The exhibition features two salons, a beautiful girl’s room and a tower room providing a view of Szeged the beauty of which is unmatched by any vantage point in the city. A permanent pharmacy history exhibition is also open to the public. Its main attraction is the equipment of the last remaining 19th century pharmacy in the Great Hungarian Plain.

=== Kass Gallery (6720 Szeged, Vár u. 7.) ===

The gallery was dedicated to provide a glimpse into the various artistic phases of Kass János, who was one of Szeged’s most exceptional artists and a recipient of several prestigious state awards. In addition to the more outstanding works of János Kass, the gallery opened up to seasonal contemporary exhibitions and still is a supporting location of major temporary exhibitions.

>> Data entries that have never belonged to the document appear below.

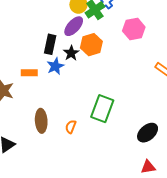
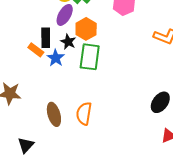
orange rectangle: (29, 73) -> (36, 50), moved, turned 49
green rectangle: (102, 109) -> (90, 57), moved
orange semicircle: (71, 127) -> (84, 114), size x1.6

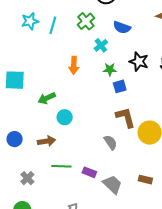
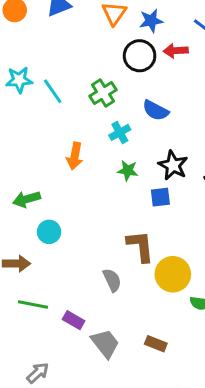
cyan line: (53, 25) -> (53, 91), turned -60
blue square: (120, 86) -> (160, 197), moved

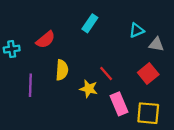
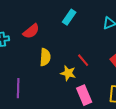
purple line: (30, 85) -> (18, 88), moved
pink rectangle: (119, 104) -> (84, 95), moved

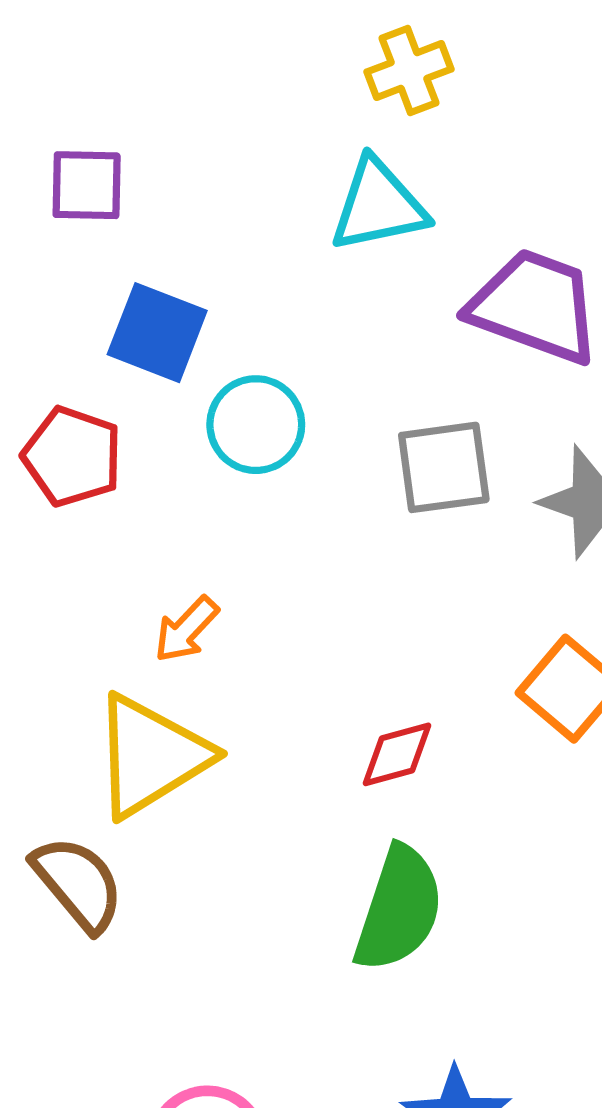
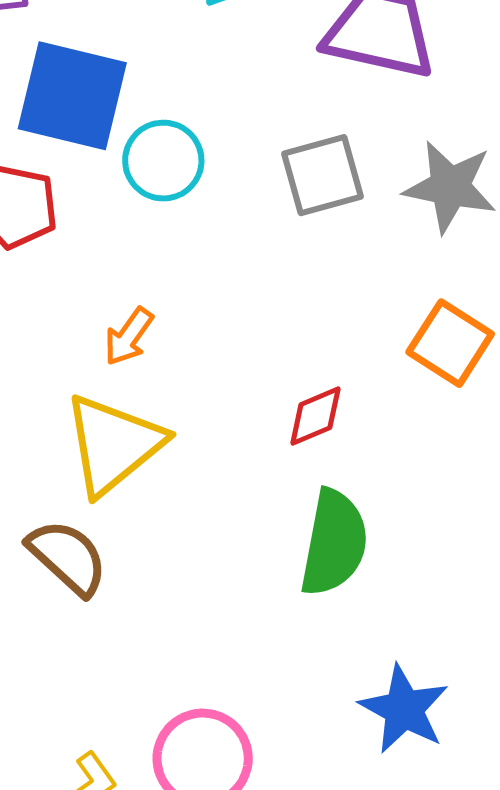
blue square: (157, 333) -> (72, 96), size x1.4

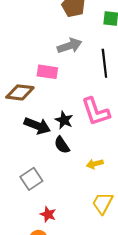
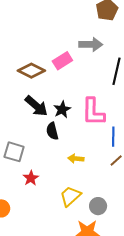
pink rectangle: (47, 72) -> (62, 61), turned -60
gray square: (31, 179) -> (14, 152), turned 30
red star: (48, 214) -> (31, 178), moved

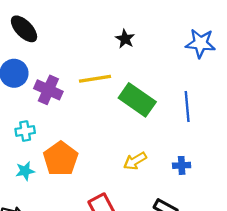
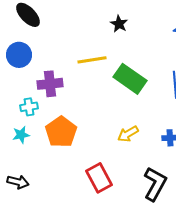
purple cross: (48, 90) -> (50, 84), moved, turned -30
cyan star: (25, 171) -> (21, 135), moved

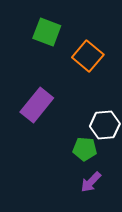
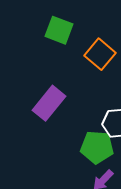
green pentagon: (85, 149) -> (97, 147), size x1.4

=== Varga Mátyás Theatre History Collection and Exhibition Hall (6720 Szeged, Bécsi krt. 11/A) ===

The three-story building and its nearly 300 m^{2} exhibition space puts the works (encompassing more than six decades) of Varga Mártyás on display, through which visitors are acquainted with a huge portion of Hungarian Theatre History. During the summer months the garden is a place of public talks and programs in connection with the local theatric scene and the Open-Air Festival of Szeged.

=== Castle and Stone Store (6720 Szeged, Stefánia sétány 15.) ===

The Castle Museum is a place for organized events and seasonal exhibitions. The museum’s building is a remnant of the former castle of Szeged: it is an impressing architectural monument from the Baroque Period. The stone store is a collection of the most important architectural finds from the history of Szeged. Visitors of the stone store can acquaint themselves with architectural treasures from the Roman, Árpád, Medieval, Baroque and Renaissance Periods, thus roaming through two thousand years of architecture in one place.